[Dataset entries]
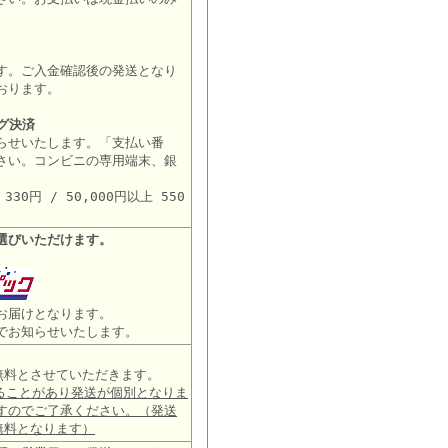
す。ご入金確認後の発送となり
おります。
グ決済
らせいたします。「支払い番
さい。コンビニの専用端末、銀
。
30円 / 50,000円以上 550
選びいただけます。
お届けとなります。
でお知らせいたします。
は無料とさせていただきます。
ることがあり発送が個別となりま
すのでご了承ください。（発送
無料となります）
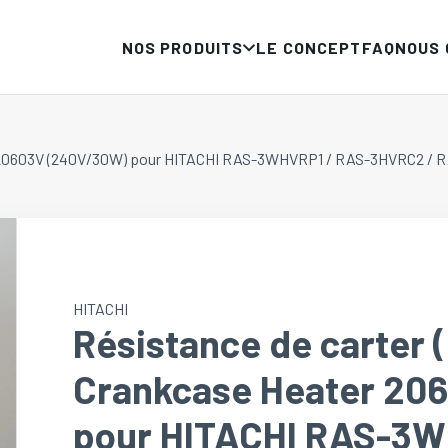
NOS PRODUITS
LE CONCEPT
FAQ
NOUS
er 20603V (240V/30W) pour HITACHI RAS-3WHVRP1 / RAS-3HVRC2 / 
HITACHI
Résistance de carter
Crankcase Heater 20
pour HITACHI RAS-3W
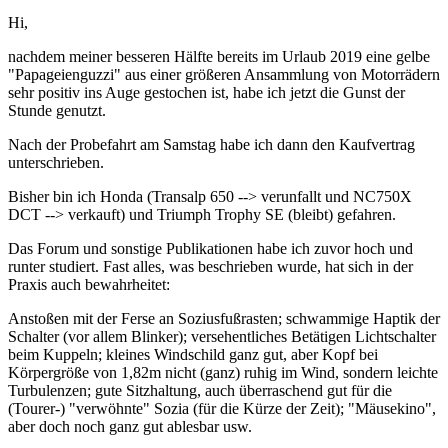
Hi,
nachdem meiner besseren Hälfte bereits im Urlaub 2019 eine gelbe
"Papageienguzzi" aus einer größeren Ansammlung von Motorrädern
sehr positiv ins Auge gestochen ist, habe ich jetzt die Gunst der
Stunde genutzt.
Nach der Probefahrt am Samstag habe ich dann den Kaufvertrag
unterschrieben.
Bisher bin ich Honda (Transalp 650 --> verunfallt und NC750X
DCT --> verkauft) und Triumph Trophy SE (bleibt) gefahren.
Das Forum und sonstige Publikationen habe ich zuvor hoch und
runter studiert. Fast alles, was beschrieben wurde, hat sich in der
Praxis auch bewahrheitet:
Anstoßen mit der Ferse an Soziusfußrasten; schwammige Haptik der
Schalter (vor allem Blinker); versehentliches Betätigen Lichtschalter
beim Kuppeln; kleines Windschild ganz gut, aber Kopf bei
Körpergröße von 1,82m nicht (ganz) ruhig im Wind, sondern leichte
Turbulenzen; gute Sitzhaltung, auch überraschend gut für die
(Tourer-) "verwöhnte" Sozia (für die Kürze der Zeit); "Mäusekino",
aber doch noch ganz gut ablesbar usw.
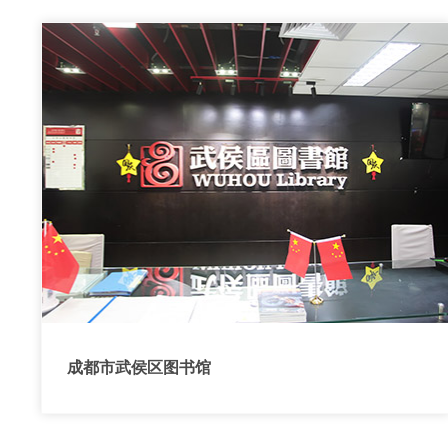
成都市武侯区图书馆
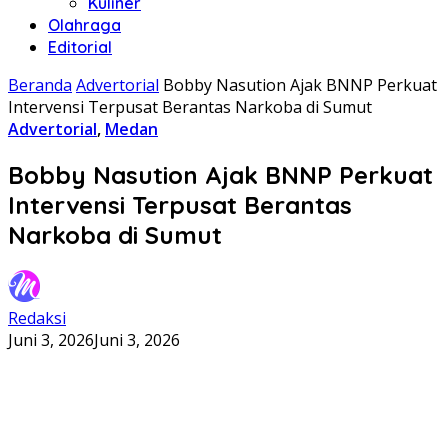
Kuliner
Olahraga
Editorial
Beranda
Advertorial
Bobby Nasution Ajak BNNP Perkuat
Intervensi Terpusat Berantas Narkoba di Sumut
Advertorial
,
Medan
Bobby Nasution Ajak BNNP Perkuat
Intervensi Terpusat Berantas
Narkoba di Sumut
Redaksi
Juni 3, 2026
Juni 3, 2026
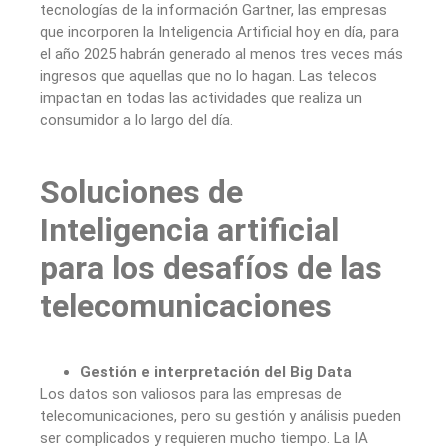
tecnologías de la información Gartner, las empresas
que incorporen la Inteligencia Artificial hoy en día, para
el año 2025 habrán generado al menos tres veces más
ingresos que aquellas que no lo hagan. Las telecos
impactan en todas las actividades que realiza un
consumidor a lo largo del día.
Soluciones de
Inteligencia artificial
para los desafíos de las
telecomunicaciones
Gestión e interpretación del Big Data
Los datos son valiosos para las empresas de
telecomunicaciones, pero su gestión y análisis pueden
ser complicados y requieren mucho tiempo. La IA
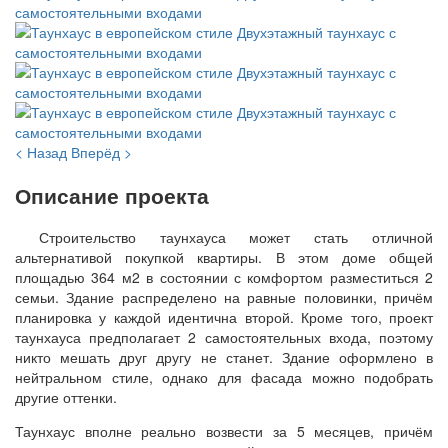
< Назад
Вперёд >
Описание проекта
Строительство таунхауса может стать отличной
альтернативой покупкой квартиры. В этом доме общей
площадью 364 м2 в состоянии с комфортом разместиться 2
семьи. Здание распределено на равные половинки, причём
планировка у каждой идентична второй. Кроме того, проект
таунхауса предполагает 2 самостоятельных входа, поэтому
никто мешать друг другу не станет. Здание оформлено в
нейтральном стиле, однако для фасада можно подобрать
другие оттенки.
Таунхаус вполне реально возвести за 5 месяцев, причём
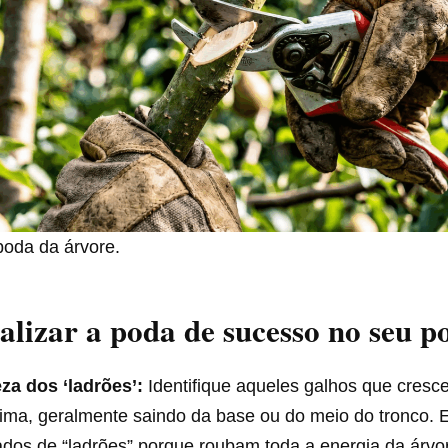
poda da árvore.
lizar a poda de sucesso no seu 
za dos ‘ladrões’:
Identifique aqueles galhos que cres
ima, geralmente saindo da base ou do meio do tronco. 
dos de “ladrões” porque roubam toda a energia da árvo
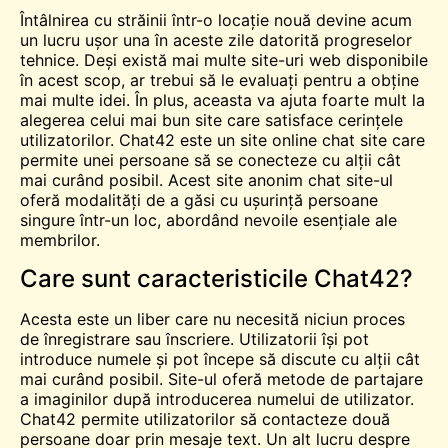
Întâlnirea cu străinii într-o locație nouă devine acum
un lucru ușor
una
în aceste zile datorită progreselor
tehnice. Deși există mai multe site-uri web disponibile
în acest scop, ar trebui să le evaluați pentru a obține
mai multe idei. În plus, aceasta va ajuta foarte mult la
alegerea celui mai bun site care satisface cerințele
utilizatorilor. Chat42 este un site online
chat
site care
permite unei persoane să se conecteze cu alții cât
mai curând posibil. Acest site anonim
chat
site-ul
oferă modalități de a găsi cu ușurință persoane
singure într-un loc, abordând nevoile esențiale ale
membrilor.
Care sunt caracteristicile Chat42?
Acesta este un
liber
care nu necesită niciun proces
de înregistrare sau înscriere. Utilizatorii își pot
introduce numele și pot începe să discute cu alții cât
mai curând posibil. Site-ul oferă metode de partajare
a imaginilor după introducerea numelui de utilizator.
Chat42 permite utilizatorilor să contacteze două
persoane doar prin mesaje text. Un alt lucru despre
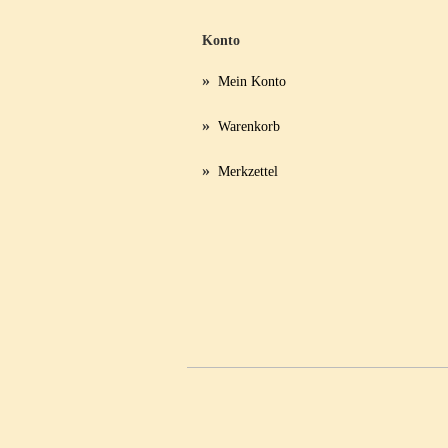
Konto
»
Mein Konto
»
Warenkorb
»
Merkzettel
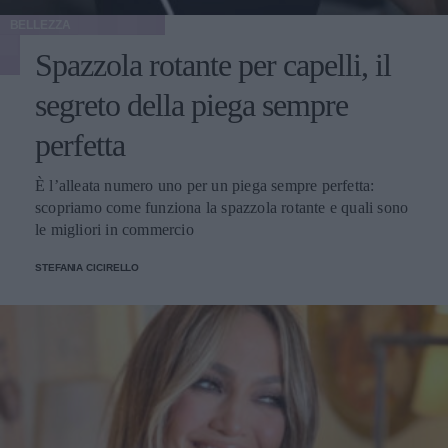
BELLEZZA
Spazzola rotante per capelli, il
segreto della piega sempre
perfetta
È l’alleata numero uno per un piega sempre perfetta:
scopriamo come funziona la spazzola rotante e quali sono
le migliori in commercio
STEFANIA CICIRELLO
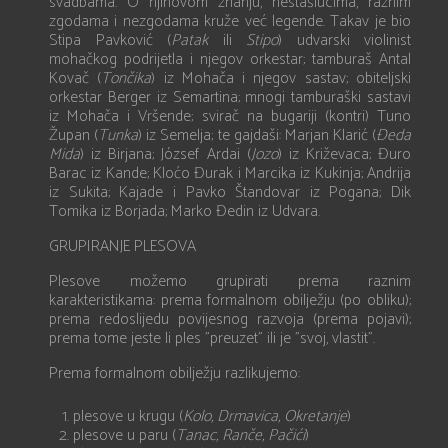
svadbama. O njihovom znanju, nestašlucima, raznim
zgodama i nezgodama kruže već legende. Takav je bio
Stipa Pavković (
Patak
ili
Stipo
) udvarski violinist
mohačkog podrijetla i njegov orkestar; tamburaš Antal
Kovač (
Tončika
) iz Mohača i njegov sastav; obiteljski
orkestar Berger iz Semartina; mnogi tamburaški sastavi
iz Mohača i Vršende; svirač na bugariji (kontri) Tuno
Župan (
Tu
nka
) iz Semelja; te gajdaši: Marjan Klarić (
Đeda
Mida
) iz Birjana; József Ardai (
Jozo
) iz Križevaca; Đuro
Barac iz Kande; Kloćo Đurak i Marcika iz Kukinja; Andrija
iz Sukita; Kajade i Pavko Štandovar iz Pogana; Dik
Tomika iz Borjada; Marko Đedin iz Udvara.
GRUPIRANJE PLESOVA
Plesove možemo grupirati prema raznim
karakteristikama: prema formalnom obilježju (po obliku);
prema redoslijedu povijesnog razvoja (prema pojavi);
prema tome jeste li ples ”preuzet” ili je ”svoj, vlastit”.
Prema formalnom obilježju razlikujemo:
plesove u krugu (
Kolo, Drmavica, Okretanje
)
plesove u paru (
Tanac, Ranče, Pačići
)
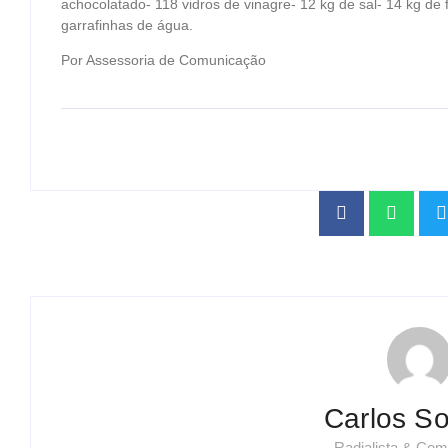
achocolatado- 118 vidros de vinagre- 12 kg de sal- 14 kg de
garrafinhas de água.
Por Assessoria de Comunicação
Carlos So
Radialista & Com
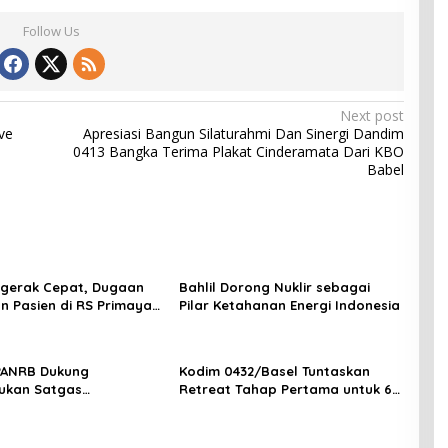
Follow Us
Next post
ve
Apresiasi Bangun Silaturahmi Dan Sinergi Dandim
0413 Bangka Terima Plakat Cinderamata Dari KBO
Babel
ergerak Cepat, Dugaan
Bahlil Dorong Nuklir sebagai
n Pasien di RS Primaya
Pilar Ketahanan Energi Indonesia
ara Diusut Serius
PANRB Dukung
Kodim 0432/Basel Tuntaskan
ukan Satgas
Retreat Tahap Pertama untuk 67
tan Pembangunan PLTN
Kepala Sekolah Bangka Selatan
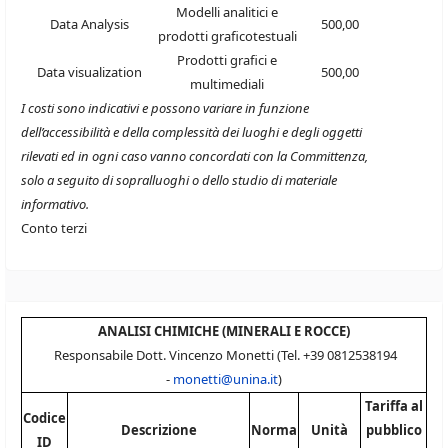
Modelli analitici e
Data Analysis
500,00
prodotti graficotestuali
Prodotti grafici e
Data visualization
500,00
multimediali
I costi sono indicativi e possono variare in funzione
dell’accessibilità e della complessità dei luoghi e degli oggetti
rilevati ed in ogni caso vanno concordati con la Committenza,
solo a seguito di sopralluoghi o dello studio di materiale
informativo.
Conto terzi
ANALISI CHIMICHE (MINERALI E ROCCE)
Responsabile Dott. Vincenzo Monetti (Tel. +39 0812538194
-
monetti@unina.it
)
Tariffa al
Codice
Descrizione
Norma
Unità
pubblico
ID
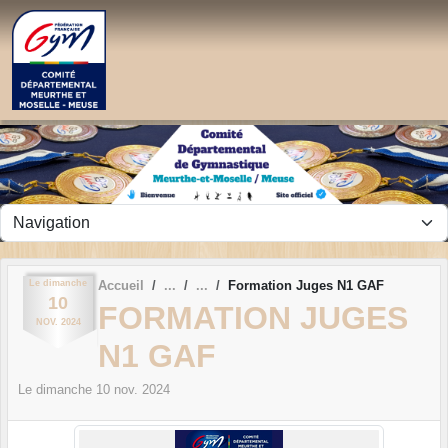
Panneau de gestion des cookies
Le
dimanche
Accueil
Formation Juges N1 GAF
10
FORMATION JUGES
NOV.
2024
N1 GAF
Le
dimanche
10
nov.
2024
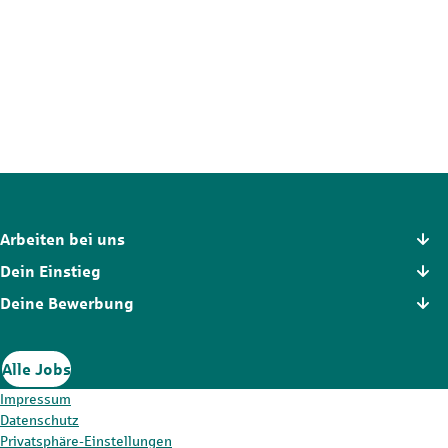
Nicht die passende Stelle?
Der Stellenmarkt hält noch mehr Chancen für dich bereit. Schau
dich dort in Ruhe um und finde die Position, die wirklich zu dir
passt.
Zum Stellenmarkt
Arbeiten bei uns
Dein Einstieg
Deine Bewerbung
Alle Jobs
Impressum
Datenschutz
Privatsphäre-Einstellungen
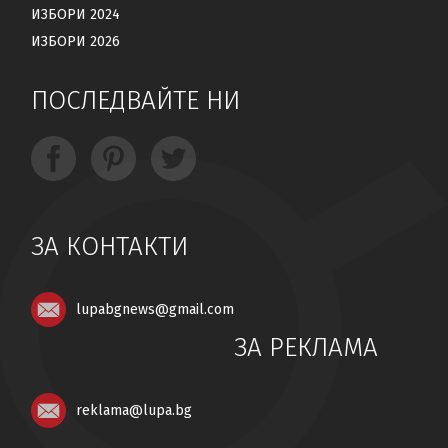
ИЗБОРИ 2024
ИЗБОРИ 2026
ПОСЛЕДВАЙТЕ НИ
ЗА КОНТАКТИ
lupabgnews@gmail.com
ЗА РЕКЛАМА
reklama@lupa.bg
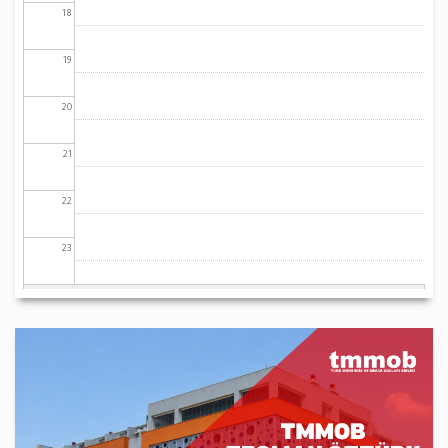
18
19
20
21
22
23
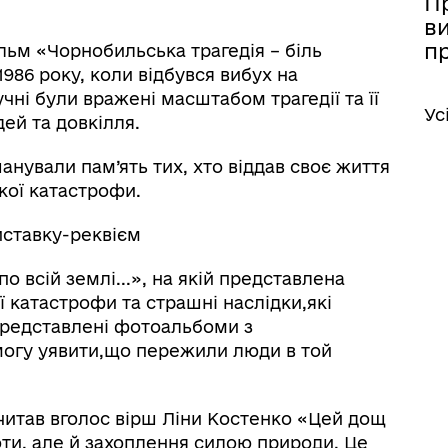
П
в
п
ільм «Чорнобильська трагедія – біль
1986 року, коли відбувся вибух на
чні були вражені масштабом трагедії та її
Ус
ей та довкілля.
нували пам’ять тих, хто віддав своє життя
ької катастрофи.
виставку-реквієм
іаційний фон
Електронна черга в ТЦК
по всій землі...», на якій представлена
 катастрофи та страшні наслідки,які
представлені фотоальбоми з
могу уявити,що пережили люди в той
читав вголос вірш Ліни Костенко «Цей дощ
оти, але й захоплення силою природи. Це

§ The problem: Output the lines above exactly, but only those between the line holding "Întâlnirea cu străinii" and the line holding "alegerea celui mai", inclusive.

§ Answer below:
Întâlnirea cu străinii într-o locație nouă devine acum
un lucru ușor
una
în aceste zile datorită progreselor
tehnice. Deși există mai multe site-uri web disponibile
în acest scop, ar trebui să le evaluați pentru a obține
mai multe idei. În plus, aceasta va ajuta foarte mult la
alegerea celui mai bun site care satisface cerințele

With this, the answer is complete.